Dataset entries:
☆ ☆ ☆ ☆ ☆

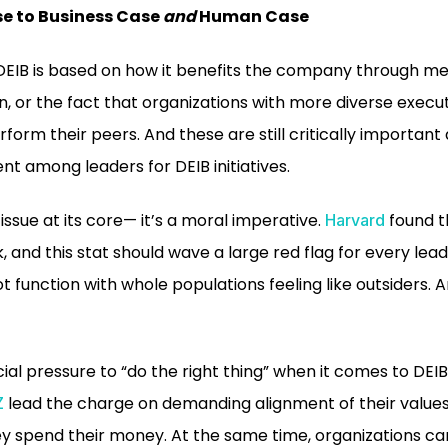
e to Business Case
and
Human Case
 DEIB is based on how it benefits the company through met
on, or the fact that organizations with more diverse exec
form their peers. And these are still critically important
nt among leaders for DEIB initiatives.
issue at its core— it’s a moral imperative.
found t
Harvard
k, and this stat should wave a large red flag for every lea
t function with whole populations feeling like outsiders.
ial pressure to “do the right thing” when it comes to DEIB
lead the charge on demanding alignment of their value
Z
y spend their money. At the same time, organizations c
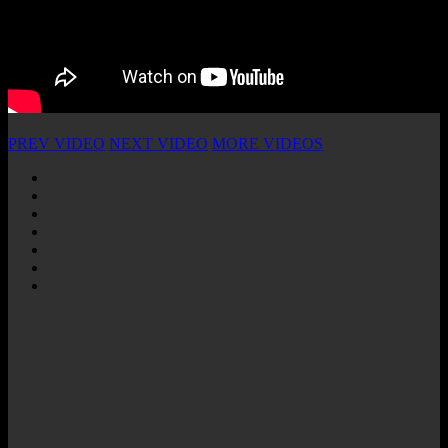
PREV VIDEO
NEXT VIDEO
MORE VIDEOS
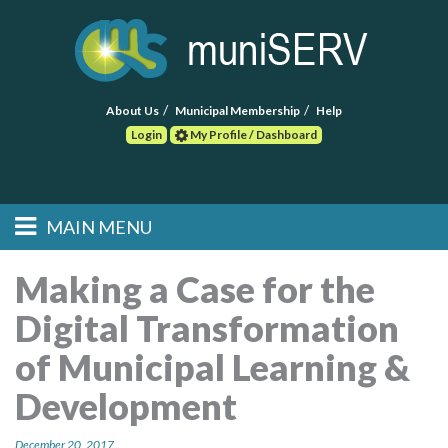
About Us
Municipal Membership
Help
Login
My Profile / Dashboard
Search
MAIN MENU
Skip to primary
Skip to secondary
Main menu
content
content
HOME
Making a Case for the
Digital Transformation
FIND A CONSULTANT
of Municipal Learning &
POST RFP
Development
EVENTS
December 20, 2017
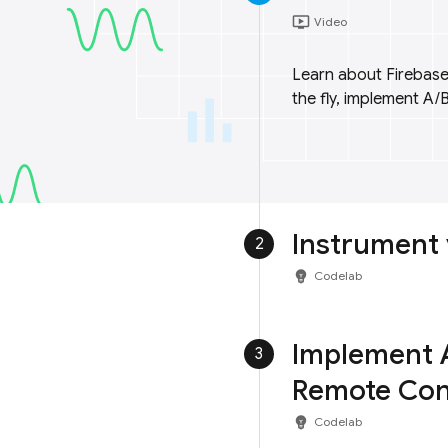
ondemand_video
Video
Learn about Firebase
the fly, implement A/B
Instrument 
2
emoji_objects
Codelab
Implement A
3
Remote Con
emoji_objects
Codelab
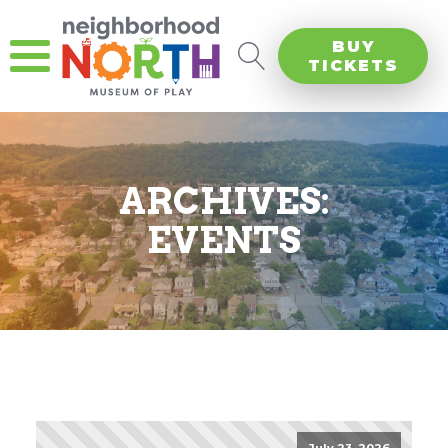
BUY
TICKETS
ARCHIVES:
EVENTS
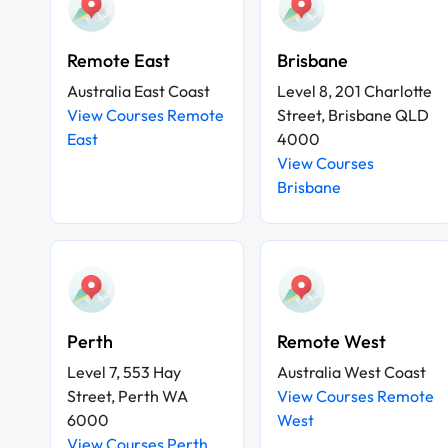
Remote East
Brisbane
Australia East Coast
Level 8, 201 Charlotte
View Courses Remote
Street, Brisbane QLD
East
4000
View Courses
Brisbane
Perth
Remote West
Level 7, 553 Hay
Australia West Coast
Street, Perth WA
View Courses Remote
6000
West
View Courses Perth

☆ ☆ ☆ ☆ ☆

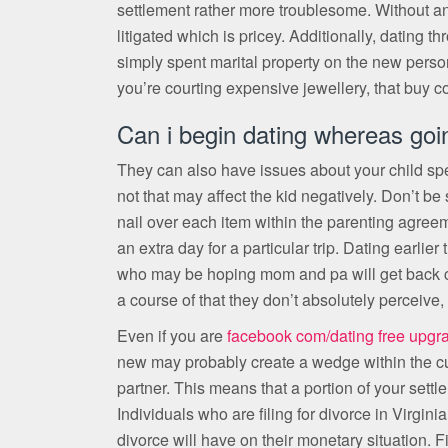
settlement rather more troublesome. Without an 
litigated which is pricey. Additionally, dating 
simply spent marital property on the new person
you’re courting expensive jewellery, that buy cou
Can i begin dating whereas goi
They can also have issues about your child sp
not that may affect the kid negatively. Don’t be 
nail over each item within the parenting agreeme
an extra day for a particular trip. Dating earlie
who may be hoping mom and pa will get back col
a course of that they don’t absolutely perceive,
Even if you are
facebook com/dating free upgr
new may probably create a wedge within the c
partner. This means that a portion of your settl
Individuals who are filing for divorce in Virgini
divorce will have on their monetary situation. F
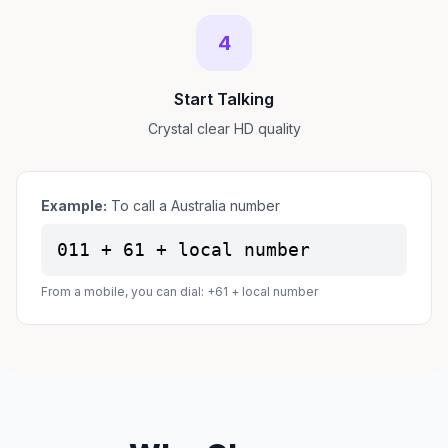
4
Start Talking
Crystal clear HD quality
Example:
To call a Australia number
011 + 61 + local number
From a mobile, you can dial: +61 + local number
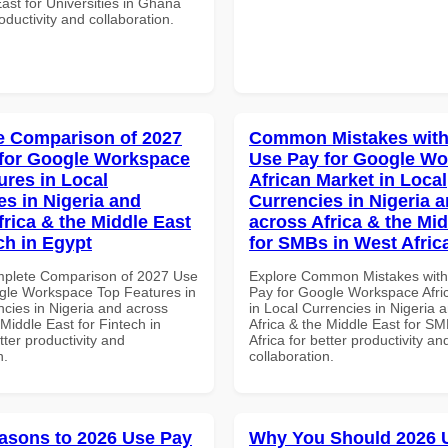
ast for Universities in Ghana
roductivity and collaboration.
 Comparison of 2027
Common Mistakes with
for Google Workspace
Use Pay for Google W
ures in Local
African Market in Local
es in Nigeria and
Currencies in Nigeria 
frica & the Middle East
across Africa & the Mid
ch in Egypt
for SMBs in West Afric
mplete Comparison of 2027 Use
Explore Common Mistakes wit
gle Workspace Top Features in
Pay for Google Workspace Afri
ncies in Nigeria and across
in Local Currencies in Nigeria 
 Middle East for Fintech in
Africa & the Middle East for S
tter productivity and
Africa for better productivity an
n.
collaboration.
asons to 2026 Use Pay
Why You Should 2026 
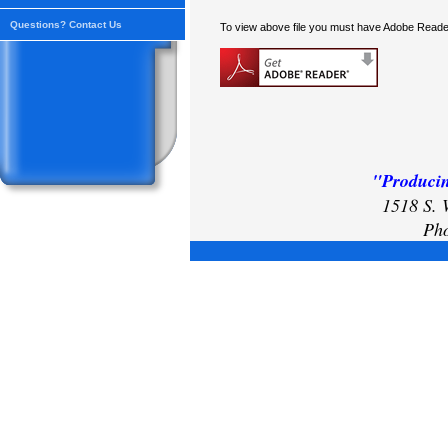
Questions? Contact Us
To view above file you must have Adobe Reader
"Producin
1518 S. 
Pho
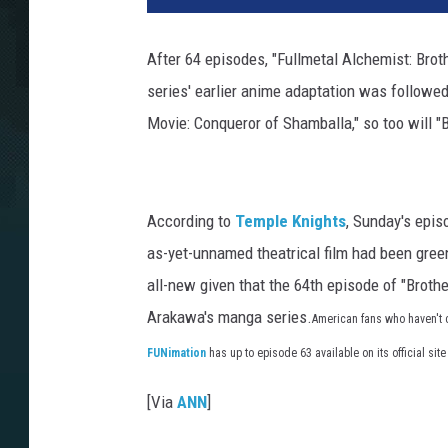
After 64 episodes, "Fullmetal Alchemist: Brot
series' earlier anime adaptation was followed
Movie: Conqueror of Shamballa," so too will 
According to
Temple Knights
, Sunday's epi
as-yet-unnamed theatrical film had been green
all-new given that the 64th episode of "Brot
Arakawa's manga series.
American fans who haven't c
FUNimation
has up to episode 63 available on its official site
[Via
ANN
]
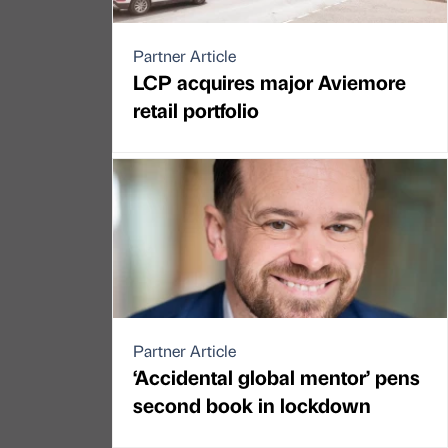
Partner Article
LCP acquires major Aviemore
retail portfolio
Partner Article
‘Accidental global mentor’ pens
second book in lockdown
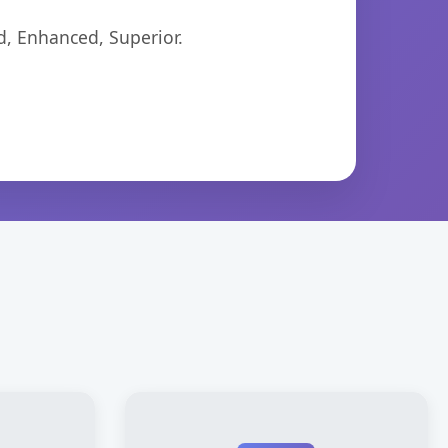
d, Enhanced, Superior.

☆ ☆ ☆ ☆ ☆

▶ ASSIGNMENT
For the records above, state how many lines contain "Common", and nothing more.

▶ RESULT OF THE TASK
2